_Exercise details_
Write out the entries below once more, exactly, with the pictures left out.

■ ■ ■ ■

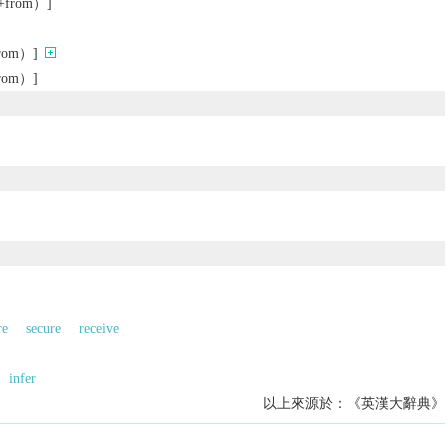
rom）]
om）]
om）]
re
secure
receive
infer
以上來源於：《英漢大辭典》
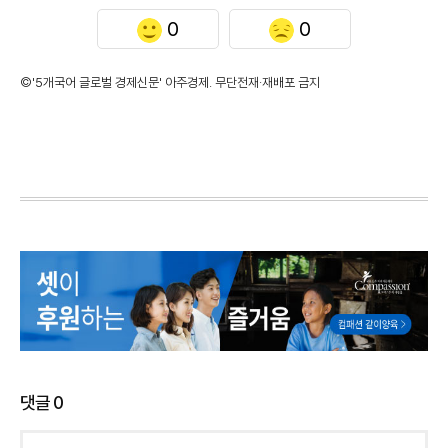
0
0
©'5개국어 글로벌 경제신문' 아주경제. 무단전재·재배포 금지
댓글
0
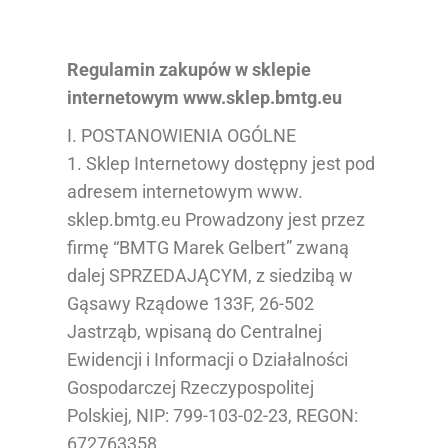
Regulamin zakupów w sklepie
internetowym www.sklep.bmtg.eu
I. POSTANOWIENIA OGÓLNE
1. Sklep Internetowy dostępny jest pod
adresem internetowym www.
sklep.bmtg.eu Prowadzony jest przez
firmę “BMTG Marek Gelbert” zwaną
dalej SPRZEDAJĄCYM, z siedzibą w
Gąsawy Rządowe 133F, 26-502
Jastrząb, wpisaną do Centralnej
Ewidencji i Informacji o Działalności
Gospodarczej Rzeczypospolitej
Polskiej, NIP: 799-103-02-23, REGON:
672763358,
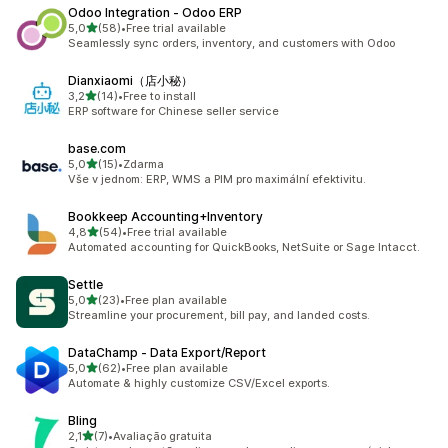
Odoo Integration ‑ Odoo ERP
z 5 hvězd
5,0
(58)
•
Free trial available
Celkový počet recenzí: 58
Seamlessly sync orders, inventory, and customers with Odoo
Dianxiaomi（店小秘）
z 5 hvězd
3,2
(14)
•
Free to install
Celkový počet recenzí: 14
ERP software for Chinese seller service
base.com
z 5 hvězd
5,0
(15)
•
Zdarma
Celkový počet recenzí: 15
Vše v jednom: ERP, WMS a PIM pro maximální efektivitu.
Bookkeep Accounting+Inventory
z 5 hvězd
4,8
(54)
•
Free trial available
Celkový počet recenzí: 54
Automated accounting for QuickBooks, NetSuite or Sage Intacct.
Settle
z 5 hvězd
5,0
(23)
•
Free plan available
Celkový počet recenzí: 23
Streamline your procurement, bill pay, and landed costs.
DataChamp ‑ Data Export/Report
z 5 hvězd
5,0
(62)
•
Free plan available
Celkový počet recenzí: 62
Automate & highly customize CSV/Excel exports.
Bling
z 5 hvězd
2,1
(7)
•
Avaliação gratuita
Celkový počet recenzí: 7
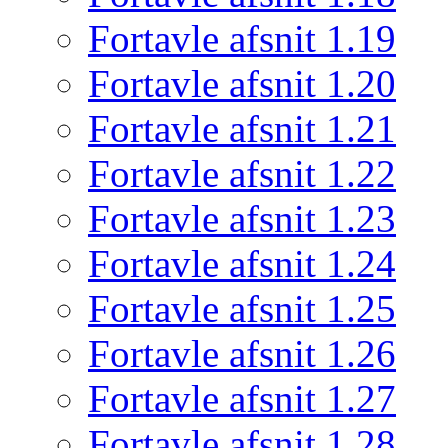
Fortavle afsnit 1.19
Fortavle afsnit 1.20
Fortavle afsnit 1.21
Fortavle afsnit 1.22
Fortavle afsnit 1.23
Fortavle afsnit 1.24
Fortavle afsnit 1.25
Fortavle afsnit 1.26
Fortavle afsnit 1.27
Fortavle afsnit 1.28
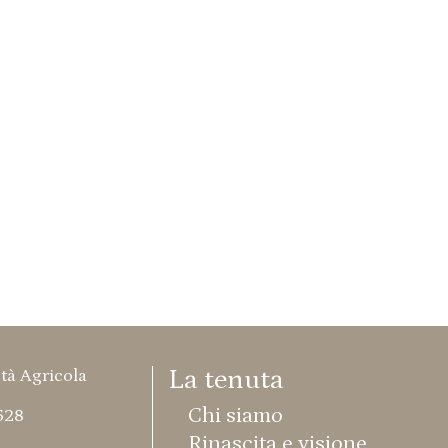
La tenuta
tà Agricola
Chi siamo
528
Rinascita e visione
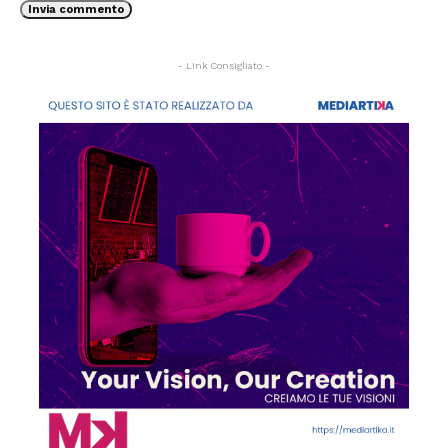
- Link Consigliato -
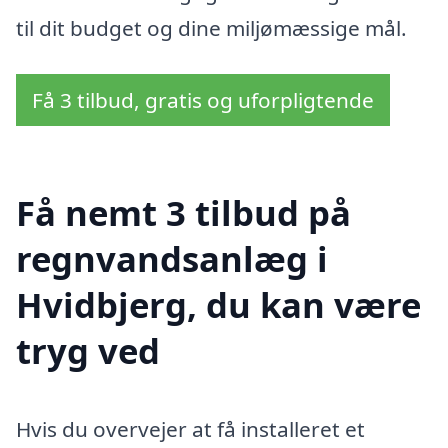
til dit budget og dine miljømæssige mål.
Få 3 tilbud, gratis og uforpligtende
Få nemt 3 tilbud på
regnvandsanlæg i
Hvidbjerg, du kan være
tryg ved
Hvis du overvejer at få installeret et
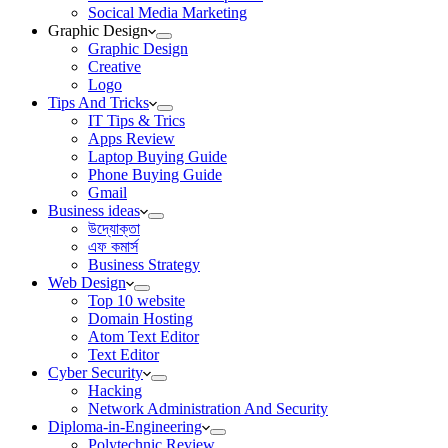
Socical Media Marketing
Graphic Design
Graphic Design
Creative
Logo
Tips And Tricks
IT Tips & Trics
Apps Review
Laptop Buying Guide
Phone Buying Guide
Gmail
Business ideas
উদ্যোক্তা
এফ কমার্স
Business Strategy
Web Design
Top 10 website
Domain Hosting
Atom Text Editor
Text Editor
Cyber Security
Hacking
Network Administration And Security
Diploma-in-Engineering
Polytechnic Review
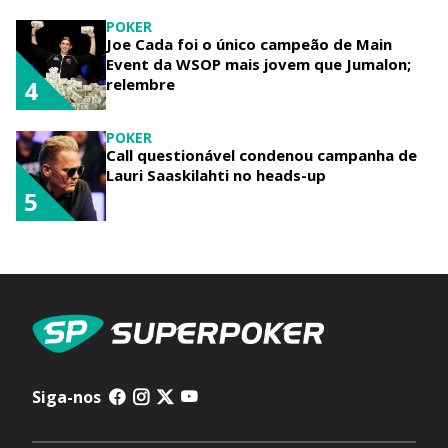
POKER
Joe Cada foi o único campeão de Main
Event da WSOP mais jovem que Jumalon;
relembre
4
POKER
Call questionável condenou campanha de
Lauri Saaskilahti no heads-up
5
Siga-nos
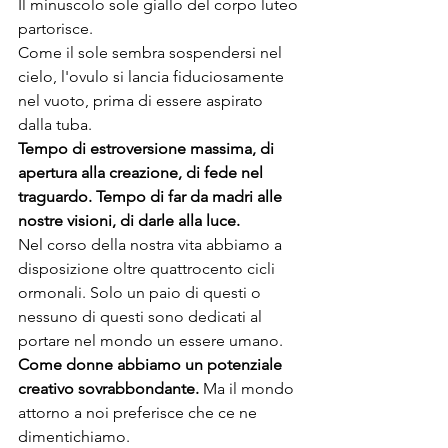
Il minuscolo sole giallo del corpo luteo 
partorisce. 
Come il sole sembra sospendersi nel 
cielo, l'ovulo si lancia fiduciosamente 
nel vuoto, prima di essere aspirato 
dalla tuba. 
Tempo di estroversione massima, di 
apertura alla creazione, di fede nel 
traguardo. Tempo di far da madri alle 
nostre visioni, di darle alla luce. 
Nel corso della nostra vita abbiamo a 
disposizione oltre quattrocento cicli 
ormonali. Solo un paio di questi o 
nessuno di questi sono dedicati al 
portare nel mondo un essere umano. 
Come donne abbiamo un potenziale 
creativo sovrabbondante.
 Ma il mondo 
attorno a noi preferisce che ce ne 
dimentichiamo.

■ ■ ■ ■

_Answer to the exercise_
rom）]
om）]
om）]
re
secure
receive
infer
以上來源於：《英漢大辭典》
0
0
©'5개국어 글로벌 경제신문' 아주경제. 무단전재·재배포 금지
댓글
0
Regulamin zakupów w sklepie
internetowym www.sklep.bmtg.eu
I. POSTANOWIENIA OGÓLNE
1. Sklep Internetowy dostępny jest pod
adresem internetowym www.
sklep.bmtg.eu Prowadzony jest przez
firmę “BMTG Marek Gelbert” zwaną
dalej SPRZEDAJĄCYM, z siedzibą w
Gąsawy Rządowe 133F, 26-502
Jastrząb, wpisaną do Centralnej
Ewidencji i Informacji o Działalności
Gospodarczej Rzeczypospolitej
Polskiej, NIP: 799-103-02-23, REGON:
672763358,
Odoo Integration ‑ Odoo ERP
z 5 hvězd
5,0
(58)
•
Free trial available
Celkový počet recenzí: 58
Seamlessly sync orders, inventory, and customers with Odoo
Dianxiaomi（店小秘）
z 5 hvězd
3,2
(14)
•
Free to install
Celkový počet recenzí: 14
ERP software for Chinese seller service
base.com
z 5 hvězd
5,0
(15)
•
Zdarma
Celkový počet recenzí: 15
Vše v jednom: ERP, WMS a PIM pro maximální efektivitu.
Bookkeep Accounting+Inventory
z 5 hvězd
4,8
(54)
•
Free trial available
Celkový počet recenzí: 54
Automated accounting for QuickBooks, NetSuite or Sage Intacct.
Settle
z 5 hvězd
5,0
(23)
•
Free plan available
Celkový počet recenzí: 23
Streamline your procurement, bill pay, and landed costs.
DataChamp ‑ Data Export/Report
z 5 hvězd
5,0
(62)
•
Free plan available
Celkový počet recenzí: 62
Automate & highly customize CSV/Excel exports.
Bling
z 5 hvězd
2,1
(7)
•
Avaliação gratuita
Celkový počet recenzí: 7
Fortavle afsnit 1.19
Fortavle afsnit 1.20
Fortavle afsnit 1.21
Fortavle afsnit 1.22
Fortavle afsnit 1.23
Fortavle afsnit 1.24
Fortavle afsnit 1.25
Fortavle afsnit 1.26
Fortavle afsnit 1.27
Fortavle afsnit 1.28
La tenuta
tà Agricola
Chi siamo
528
Rinascita e visione
- Link Consigliato -
til dit budget og dine miljømæssige mål.
Få 3 tilbud, gratis og uforpligtende
Få nemt 3 tilbud på
regnvandsanlæg i
Hvidbjerg, du kan være
tryg ved
Hvis du overvejer at få installeret et
Socical Media Marketing
Graphic Design
Graphic Design
Creative
Logo
Tips And Tricks
IT Tips & Trics
Apps Review
Laptop Buying Guide
Phone Buying Guide
Gmail
Business ideas
উদ্যোক্তা
এফ কমার্স
Business Strategy
Web Design
Top 10 website
Domain Hosting
Atom Text Editor
Text Editor
Cyber Security
Hacking
Network Administration And Security
Diploma-in-Engineering
Polytechnic Review
POKER
Joe Cada foi o único campeão de Main
Event da WSOP mais jovem que Jumalon;
relembre
4
POKER
Call questionável condenou campanha de
Lauri Saaskilahti no heads-up
5
Siga-nos
Il minuscolo sole giallo del corpo luteo 
partorisce. 
Come il sole sembra sospendersi nel 
cielo, l'ovulo si lancia fiduciosamente 
nel vuoto, prima di essere aspirato 
dalla tuba. 
Tempo di estroversione massima, di 
apertura alla creazione, di fede nel 
traguardo. Tempo di far da madri alle 
nostre visioni, di darle alla luce. 
Nel corso della nostra vita abbiamo a 
disposizione oltre quattrocento cicli 
ormonali. Solo un paio di questi o 
nessuno di questi sono dedicati al 
portare nel mondo un essere umano. 
Come donne abbiamo un potenziale 
creativo sovrabbondante.
 Ma il mondo 
attorno a noi preferisce che ce ne 
dimentichiamo.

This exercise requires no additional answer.